The constructor function in a pure virtual class should be "protected" or "public"?

Question

The following example is from the book "Inside C++ object model"

class Abstract_base {
public:
    virtual ~Abstract_base () = 0;
    virtual void interface () const = 0;
    virtual const char* mumble () const 
    {
        return _mumble;
    }
protected:
    char *_mumble;
};

The author says if I want to initialize _mumble, the data member of the pure virtual base class, a "protected constructor" should be implemented.

But why protected? And why "public constructor" is not suitable for this class?

Thanks for your answers, and it would be perfect if there's an example.

Answer 1

It doesn't really matter, since you're not allowed to construct objects of the base class anyway.
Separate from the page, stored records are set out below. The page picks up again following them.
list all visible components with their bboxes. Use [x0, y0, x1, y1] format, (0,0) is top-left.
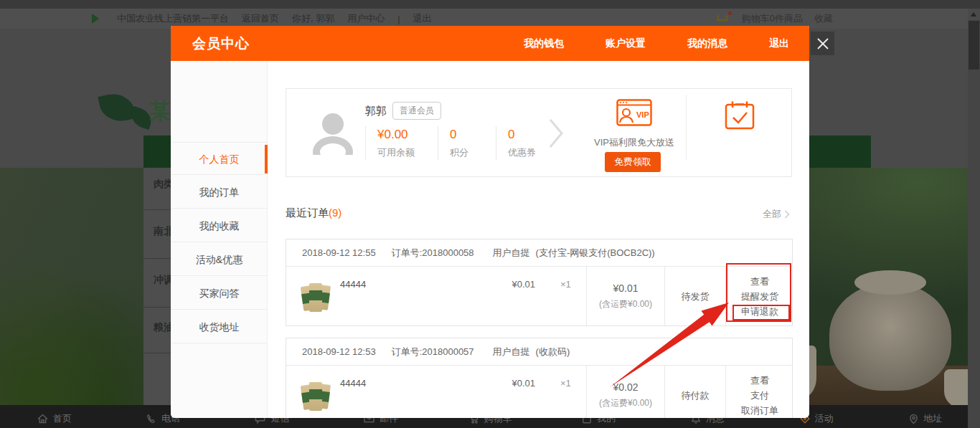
stat-points[interactable]: 0 积分: [438, 126, 496, 161]
sidebar-item-buyer-qa[interactable]: 买家问答: [171, 277, 268, 310]
site-logo-text: 某: [149, 97, 171, 126]
back-home-link[interactable]: 返回首页: [242, 12, 279, 25]
order-actions-cell: 查看 提醒发货 申请退款: [725, 267, 793, 326]
teapot-image: [829, 283, 951, 391]
sidebar-item-activities-offers[interactable]: 活动&优惠: [171, 243, 268, 276]
action-cancel-order[interactable]: 取消订单: [741, 403, 778, 418]
user-name: 郭郭: [365, 105, 387, 118]
logo-leaf-icon: [98, 90, 136, 125]
modal-header: 会员中心 我的钱包 账户设置 我的消息 退出: [171, 26, 809, 61]
bottombar-item-home[interactable]: 首页: [0, 408, 109, 425]
order-total-cell: ¥0.02 (含运费¥0.00): [586, 366, 664, 418]
order-status: 待付款: [682, 389, 710, 402]
profile-stats: ¥0.00 可用余额 0 积分 0 优惠券: [365, 126, 560, 161]
svg-text:VIP: VIP: [636, 110, 649, 119]
nav-my-messages[interactable]: 我的消息: [687, 37, 727, 50]
recent-orders-count: (9): [329, 206, 341, 219]
product-price: ¥0.01: [466, 279, 535, 290]
view-all-link[interactable]: 全部: [763, 208, 790, 221]
greeting-text: 你好, 郭郭: [292, 12, 334, 25]
order-datetime: 2018-09-12 12:53: [302, 338, 376, 365]
order-body: 44444 ¥0.01 ×1 ¥0.02 (含运费¥0.00) 待付款 查看 支…: [286, 366, 792, 418]
order-header: 2018-09-12 12:53 订单号:2018000057 用户自提 (收款…: [286, 338, 792, 366]
bottombar-item-address[interactable]: 地址: [871, 408, 980, 425]
free-claim-button[interactable]: 免费领取: [605, 152, 661, 172]
product-name[interactable]: 44444: [340, 378, 366, 389]
scrollbar-up-arrow[interactable]: [968, 9, 980, 20]
product-quantity: ×1: [560, 279, 571, 290]
modal-nav: 我的钱包 账户设置 我的消息 退出: [524, 37, 789, 50]
order-freight: (含运费¥0.00): [599, 397, 652, 409]
order-datetime: 2018-09-12 12:55: [302, 239, 376, 266]
sidebar-item-my-favorites[interactable]: 我的收藏: [171, 209, 268, 242]
order-body: 44444 ¥0.01 ×1 ¥0.01 (含运费¥0.00) 待发货 查看 提…: [286, 267, 792, 326]
member-center-modal: 会员中心 我的钱包 账户设置 我的消息 退出 个人首页 我的订单 我的收藏 活动…: [171, 26, 809, 418]
member-level-badge: 普通会员: [392, 102, 441, 120]
order-card: 2018-09-12 12:53 订单号:2018000057 用户自提 (收款…: [286, 338, 793, 418]
nav-logout[interactable]: 退出: [769, 37, 789, 50]
sidebar-item-personal-home[interactable]: 个人首页: [171, 142, 268, 175]
order-number: 订单号:2018000057: [392, 338, 474, 365]
action-view[interactable]: 查看: [750, 274, 769, 289]
order-actions-cell: 查看 支付 取消订单: [725, 366, 793, 418]
order-status: 待发货: [682, 290, 710, 303]
vip-benefit-label: VIP福利限免大放送: [573, 136, 695, 149]
product-thumbnail[interactable]: [302, 379, 331, 412]
order-status-cell: 待发货: [664, 267, 725, 326]
order-delivery-method: 用户自提: [493, 239, 530, 266]
cart-icon[interactable]: [717, 14, 730, 24]
order-delivery-method: 用户自提: [493, 338, 530, 365]
order-total: ¥0.02: [613, 381, 638, 393]
modal-title: 会员中心: [192, 34, 250, 53]
phone-icon: [146, 414, 156, 424]
calendar-check-icon: [725, 100, 755, 130]
modal-sidebar: 个人首页 我的订单 我的收藏 活动&优惠 买家问答 收货地址: [171, 61, 268, 418]
avatar: [312, 110, 354, 155]
map-pin-icon: [909, 414, 918, 424]
order-payment-method: (支付宝-网银支付(BOCB2C)): [536, 239, 655, 266]
favorites-link[interactable]: 收藏: [814, 12, 833, 25]
vip-icon: VIP: [616, 99, 652, 126]
product-price: ¥0.01: [466, 378, 535, 389]
order-card: 2018-09-12 12:55 订单号:2018000058 用户自提 (支付…: [286, 239, 793, 326]
user-center-link[interactable]: 用户中心: [347, 12, 385, 25]
profile-card: 郭郭 普通会员 ¥0.00 可用余额 0 积分 0 优惠券: [286, 88, 792, 177]
logout-link[interactable]: 退出: [413, 12, 432, 25]
topbar-separator: |: [397, 14, 400, 24]
order-number: 订单号:2018000058: [392, 239, 474, 266]
order-header: 2018-09-12 12:55 订单号:2018000058 用户自提 (支付…: [286, 239, 792, 267]
sidebar-item-my-orders[interactable]: 我的订单: [171, 176, 268, 209]
cart-count-link[interactable]: 购物车0件商品: [742, 12, 803, 25]
order-freight: (含运费¥0.00): [599, 298, 652, 310]
site-slogan: 中国农业线上营销第一平台: [117, 12, 229, 25]
product-thumbnail[interactable]: [302, 280, 331, 313]
stat-balance[interactable]: ¥0.00 可用余额: [365, 126, 438, 161]
announcement-speaker-icon: [92, 14, 104, 24]
chevron-right-icon[interactable]: [548, 118, 564, 149]
action-remind-shipment[interactable]: 提醒发货: [741, 289, 778, 304]
order-total-cell: ¥0.01 (含运费¥0.00): [586, 267, 664, 326]
signin-calendar-block[interactable]: [687, 89, 793, 178]
action-pay[interactable]: 支付: [750, 388, 769, 403]
nav-my-wallet[interactable]: 我的钱包: [524, 37, 564, 50]
home-icon: [37, 414, 48, 424]
window-top-strip: [0, 0, 980, 9]
recent-orders-header: 最近订单(9) 全部: [286, 206, 793, 222]
product-quantity: ×1: [560, 378, 571, 389]
vip-benefit-block: VIP VIP福利限免大放送 免费领取: [582, 89, 686, 178]
order-total: ¥0.01: [613, 282, 638, 294]
close-icon: [816, 37, 829, 50]
chevron-right-icon: [784, 210, 790, 219]
product-name[interactable]: 44444: [340, 279, 366, 290]
scrollbar-thumb[interactable]: [969, 21, 979, 70]
order-status-cell: 待付款: [664, 366, 725, 418]
page-scrollbar[interactable]: [968, 9, 980, 428]
recent-orders-title: 最近订单: [286, 206, 329, 219]
order-payment-method: (收款码): [536, 338, 570, 365]
modal-close-button[interactable]: [811, 32, 834, 55]
action-request-refund[interactable]: 申请退款: [741, 304, 778, 319]
nav-account-settings[interactable]: 账户设置: [606, 37, 646, 50]
sidebar-item-shipping-address[interactable]: 收货地址: [171, 310, 268, 343]
action-view[interactable]: 查看: [750, 373, 769, 388]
Making it protected serves only as a reminder of the fact that the class is supposed to be a base class; it's only cosmetics/documentation.

Consider

struct Base {
    virtual ~Base() = 0;
  protected:
    Base() { std::puts("Base constructor"); }
};

Base::~Base() { std::puts("Base destructor"); }

struct Derived : Base {};

int main()
{
    //Base b;   // compiler error
    Derived d;

    Base *b = new Derived();
    delete b;
}

Removing the protected doesn't change the meaning of the program in any way.

Answer 2

Abstract classes and construction of such

It doesn't matter if the constructor is public or protected, since an abstract class cannot be instantiated.
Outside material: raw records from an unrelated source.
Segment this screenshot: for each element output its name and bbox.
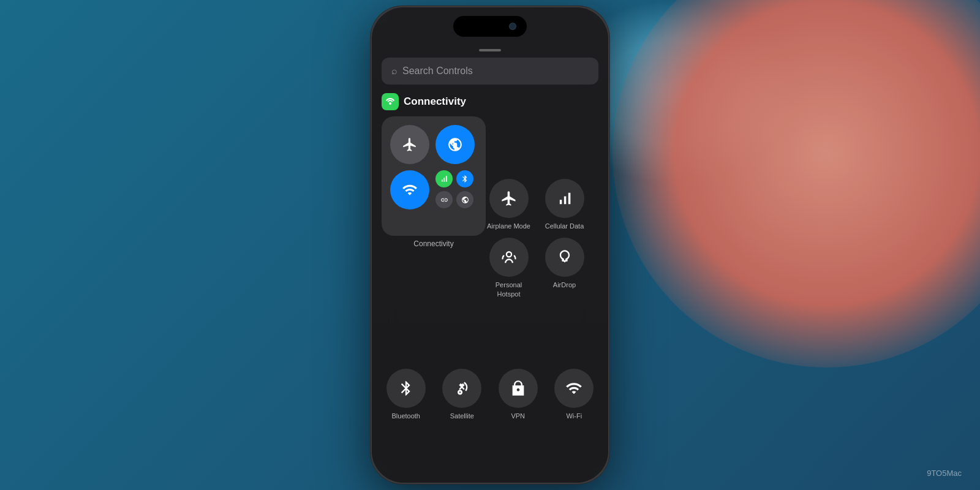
- watermark: 9TO5Mac: [927, 469, 962, 478]
- airplane-mode-circle: [489, 179, 529, 218]
- vpn-label: VPN: [511, 412, 525, 420]
- small-row-bottom: [435, 191, 473, 208]
- cellular-data-circle: [545, 179, 584, 218]
- screen: ⌕ Search Controls Connectivity: [372, 7, 608, 483]
- bluetooth-small-button[interactable]: [456, 170, 473, 187]
- search-placeholder: Search Controls: [402, 66, 473, 77]
- wifi-widget-button[interactable]: [390, 170, 429, 209]
- cellular-small-button[interactable]: [435, 170, 453, 187]
- conn-top-row: [390, 125, 477, 164]
- small-row-top: [435, 170, 473, 187]
- connectivity-widget: [382, 116, 486, 236]
- satellite-circle: [442, 369, 481, 408]
- satellite-label: Satellite: [450, 412, 474, 420]
- bluetooth-control[interactable]: Bluetooth: [382, 369, 431, 420]
- wifi-circle: [554, 369, 594, 408]
- phone-frame: ⌕ Search Controls Connectivity: [371, 6, 609, 484]
- globe-small-button[interactable]: [456, 191, 473, 208]
- small-buttons-cluster: [435, 170, 473, 209]
- search-bar[interactable]: ⌕ Search Controls: [382, 58, 598, 85]
- connectivity-widget-label: Connectivity: [413, 239, 453, 248]
- airdrop-label: AirDrop: [553, 281, 576, 289]
- conn-bottom-row: [390, 170, 477, 209]
- airdrop-control[interactable]: AirDrop: [540, 238, 589, 298]
- dynamic-island: [453, 16, 527, 37]
- vpn-control[interactable]: VPN: [494, 369, 543, 420]
- airplane-mode-control[interactable]: Airplane Mode: [484, 179, 533, 230]
- bottom-controls: Bluetooth Satellite VPN: [382, 369, 598, 420]
- personal-hotspot-control[interactable]: PersonalHotspot: [484, 238, 533, 298]
- svg-point-2: [506, 252, 511, 257]
- cellular-data-label: Cellular Data: [545, 222, 584, 230]
- connectivity-section: Connectivity: [382, 93, 598, 248]
- vpn-circle: [499, 369, 538, 408]
- satellite-control[interactable]: Satellite: [438, 369, 487, 420]
- bluetooth-circle: [386, 369, 426, 408]
- wifi-control[interactable]: Wi-Fi: [550, 369, 599, 420]
- connectivity-widget-container: Connectivity: [382, 116, 486, 248]
- airplane-mode-label: Airplane Mode: [487, 222, 530, 230]
- section-header: Connectivity: [382, 93, 598, 110]
- personal-hotspot-circle: [489, 238, 529, 277]
- airdrop-circle: [545, 238, 584, 277]
- svg-point-0: [389, 102, 391, 105]
- personal-hotspot-label: PersonalHotspot: [496, 281, 522, 298]
- search-icon: ⌕: [391, 66, 398, 77]
- cellular-data-control[interactable]: Cellular Data: [540, 179, 589, 230]
- airplane-widget-button[interactable]: [390, 125, 429, 164]
- power-button: [608, 130, 609, 185]
- controls-grid: Airplane Mode Cellular Data: [484, 179, 589, 298]
- section-title: Connectivity: [404, 96, 466, 108]
- controls-layout: Connectivity Airplane Mode: [382, 116, 598, 248]
- drag-handle: [479, 49, 501, 51]
- wifi-label: Wi-Fi: [566, 412, 582, 420]
- bluetooth-label: Bluetooth: [392, 412, 420, 420]
- link-small-button[interactable]: [435, 191, 453, 208]
- right-controls-grid: Airplane Mode Cellular Data: [484, 179, 589, 298]
- connectivity-section-icon: [382, 93, 399, 110]
- wifi-broadcast-widget-button[interactable]: [435, 125, 475, 164]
You must inherit from it in order to have it's constructor called, and since the Derived class calls the constructor of the abstract class it doesn't matter what protection level you choose, as long as the Derived class can access it.

---

One reason that one could possibly have for making it protected is to serve as a reminder that the class must be constructed through inheritance, but honestly that should be clear enough when seeing that it has pure virtual member-functions.

---

example snippet

struct B {
  virtual void func () = 0;
  virtual ~B () = 0 { };
};

B::~B () { }

struct D : B {
  void func () override;
};

int main () {
  B b; // will error, no matter if Bs ctor is 'public' or 'protected'
       // due to pure virtual member-function

  D d; // legal, D has overriden `void B::func ()`
}

Answer 3

A pure virtual class cannot be instantiated, so it doesn't make a difference if the constructor is public or protected.

A public constructor is syntactically correct. However, making it protected will carry a stronger indication that the class cannot be instantiated.
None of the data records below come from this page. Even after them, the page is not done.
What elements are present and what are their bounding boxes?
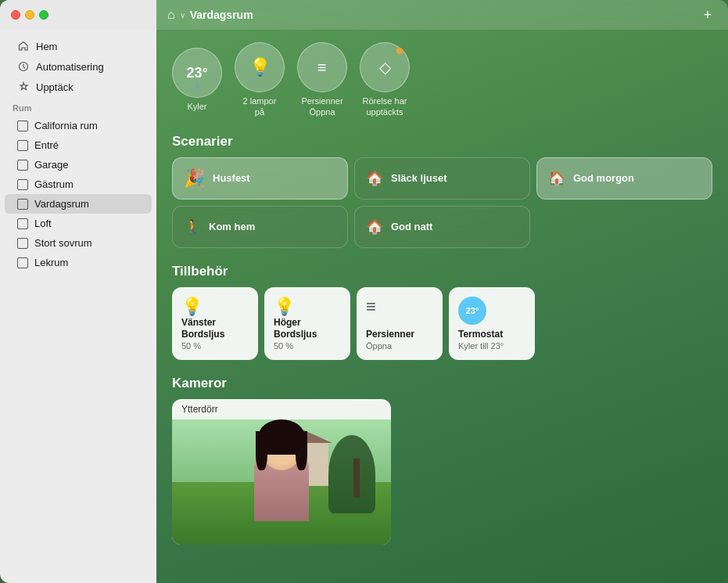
alert-dot [396, 48, 403, 54]
room-label-lekrum: Lekrum [34, 257, 68, 268]
room-icon-loft [17, 218, 28, 229]
sidebar-titlebar [0, 0, 156, 30]
cameras-section-title: Kameror [172, 376, 712, 391]
house-icon [17, 40, 30, 52]
room-label-entre: Entré [34, 139, 59, 151]
rorelse-circle: ◇ [360, 42, 410, 92]
sidebar-item-automatisering[interactable]: Automatisering [5, 56, 152, 77]
main-content: 23° ↓ Kyler 💡 2 lamporpå [156, 30, 728, 583]
room-icon-vardagsrum [17, 199, 28, 210]
husfest-label: Husfest [213, 172, 250, 184]
chevron-down-icon: ∨ [180, 11, 185, 20]
title-left: ⌂ ∨ Vardagsrum [167, 8, 253, 22]
status-tile-persienner[interactable]: ≡ PersiennerÖppna [297, 42, 347, 118]
rooms-section-label: Rum [0, 97, 156, 116]
maximize-button[interactable] [39, 10, 48, 20]
accessory-name-2: HögerBordsljus 50 % [274, 317, 341, 351]
app-window: Hem Automatisering Upptäck [0, 0, 728, 583]
accessory-lamp-icon-2: 💡 [274, 297, 341, 317]
star-icon [17, 81, 30, 93]
sidebar: Hem Automatisering Upptäck [0, 0, 156, 583]
sidebar-label-upptack: Upptäck [36, 81, 74, 93]
room-icon-entre [17, 140, 28, 151]
status-tile-kyler[interactable]: 23° ↓ Kyler [172, 48, 222, 112]
accessory-hoger-bordsljus[interactable]: 💡 HögerBordsljus 50 % [264, 287, 350, 360]
sidebar-item-hem[interactable]: Hem [5, 36, 152, 56]
main-area: ⌂ ∨ Vardagsrum + 23° ↓ Kyler [156, 0, 728, 583]
sidebar-item-lekrum[interactable]: Lekrum [5, 253, 152, 272]
sidebar-item-entre[interactable]: Entré [5, 135, 152, 155]
accessory-name-3: Persienner Öppna [366, 329, 433, 351]
persienner-circle: ≡ [297, 42, 347, 92]
scenario-god-natt[interactable]: 🏠 God natt [354, 206, 530, 248]
accessory-blinds-icon: ≡ [366, 297, 433, 317]
kom-hem-label: Kom hem [209, 221, 255, 232]
lampor-circle: 💡 [235, 42, 285, 92]
clock-icon [17, 60, 30, 73]
room-label-stort-sovrum: Stort sovrum [34, 237, 92, 249]
tree-right [328, 435, 375, 513]
blinds-icon: ≡ [317, 59, 328, 77]
motion-icon: ◇ [379, 58, 391, 77]
kyler-arrow: ↓ [194, 77, 200, 91]
accessory-name-1: VänsterBordsljus 50 % [181, 317, 249, 351]
camera-label: Ytterdörr [172, 399, 391, 419]
status-row: 23° ↓ Kyler 💡 2 lamporpå [172, 42, 712, 118]
close-button[interactable] [11, 10, 20, 20]
accessories-grid: 💡 VänsterBordsljus 50 % 💡 HögerBordsljus… [172, 287, 712, 360]
scenario-slack-ljuset[interactable]: 🏠 Släck ljuset [354, 157, 530, 200]
status-tile-rorelse[interactable]: ◇ Rörelse harupptäckts [360, 42, 410, 118]
camera-card-ytterdorr[interactable]: Ytterdörr [172, 399, 391, 545]
thermostat-badge: 23° [458, 297, 486, 325]
down-arrow-icon: ↓ [194, 77, 200, 91]
scenario-kom-hem[interactable]: 🚶 Kom hem [172, 206, 348, 248]
sidebar-item-upptack[interactable]: Upptäck [5, 77, 152, 97]
sidebar-item-loft[interactable]: Loft [5, 214, 152, 233]
sidebar-item-california-rum[interactable]: California rum [5, 116, 152, 135]
scenarios-section-title: Scenarier [172, 134, 712, 149]
god-morgon-label: God morgon [573, 172, 634, 184]
room-icon-garage [17, 160, 28, 171]
room-label-gastrum: Gästrum [34, 178, 74, 190]
lamp-icon: 💡 [249, 57, 271, 77]
add-button[interactable]: + [698, 5, 717, 24]
sidebar-item-stort-sovrum[interactable]: Stort sovrum [5, 233, 152, 253]
scenario-god-morgon[interactable]: 🏠 God morgon [536, 157, 712, 200]
sidebar-item-vardagsrum[interactable]: Vardagsrum [5, 194, 152, 214]
tree-trunk-right [353, 459, 360, 498]
kyler-label: Kyler [187, 101, 206, 112]
accessory-vanster-bordsljus[interactable]: 💡 VänsterBordsljus 50 % [172, 287, 258, 360]
room-label-vardagsrum: Vardagsrum [34, 198, 89, 210]
sidebar-label-hem: Hem [36, 41, 57, 52]
status-tile-lampor[interactable]: 💡 2 lamporpå [235, 42, 285, 118]
room-icon-california [17, 121, 28, 131]
room-icon-lekrum [17, 257, 28, 268]
hair-right [296, 431, 307, 470]
scenario-husfest[interactable]: 🎉 Husfest [172, 157, 348, 200]
room-label-loft: Loft [34, 218, 52, 229]
minimize-button[interactable] [25, 10, 34, 20]
walk-icon: 🚶 [184, 218, 201, 236]
sidebar-content: Hem Automatisering Upptäck [0, 30, 156, 583]
persienner-label: PersiennerÖppna [301, 95, 342, 118]
room-label-garage: Garage [34, 159, 68, 171]
night-icon: 🏠 [366, 218, 383, 236]
accessory-name-4: Termostat Kyler till 23° [458, 329, 525, 351]
lampor-label: 2 lamporpå [243, 95, 277, 118]
accessory-persienner[interactable]: ≡ Persienner Öppna [357, 287, 443, 360]
room-label-california: California rum [34, 120, 98, 131]
kyler-circle: 23° ↓ [172, 48, 222, 98]
accessory-lamp-icon-1: 💡 [181, 297, 249, 317]
sidebar-item-garage[interactable]: Garage [5, 155, 152, 175]
accessories-section-title: Tillbehör [172, 264, 712, 279]
scenario-grid: 🎉 Husfest 🏠 Släck ljuset 🏠 God morgon 🚶 … [172, 157, 712, 248]
sidebar-label-automatisering: Automatisering [36, 61, 104, 73]
camera-feed [172, 419, 391, 545]
home-icon: ⌂ [167, 8, 175, 22]
traffic-lights [11, 10, 48, 20]
accessory-termostat[interactable]: 23° Termostat Kyler till 23° [449, 287, 535, 360]
sidebar-item-gastrum[interactable]: Gästrum [5, 175, 152, 194]
house-off-icon: 🏠 [366, 170, 383, 187]
slack-ljuset-label: Släck ljuset [391, 172, 447, 184]
room-icon-gastrum [17, 179, 28, 190]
For an example: http://ideone.com/L66Prq

#include <iostream>
using namespace std;

class PublicAbstract {
public:
    PublicAbstract() { }        
    virtual void doThings() =0;
};

class ProtectedAbstract {
protected:
    ProtectedAbstract() { }     
public:
    virtual void doMoreThings() =0;
};

class B: public PublicAbstract {
public:
    void doThings() { } 
};

class C: public ProtectedAbstract {
public:
    void doMoreThings() { } 
};

int main() {
    B b;
    C c;
    return 0;
}

Answer 4

A public constructor would not be very useful, since abstract classes cannot be instantiated in the first place.

A protected constructor makes sense: this way, a derived concrete class can provide its own public constructor that chains to the protected constructor of the base abstract class.

Answer 5

Protecetd ctor will make sure the ctor gets called by only the classes which derive from Abstract_base.

Public ctor is not suitable because the class contains a pure virtual method! How are you planning to instantiate a pure-virtual class if not via its child classes?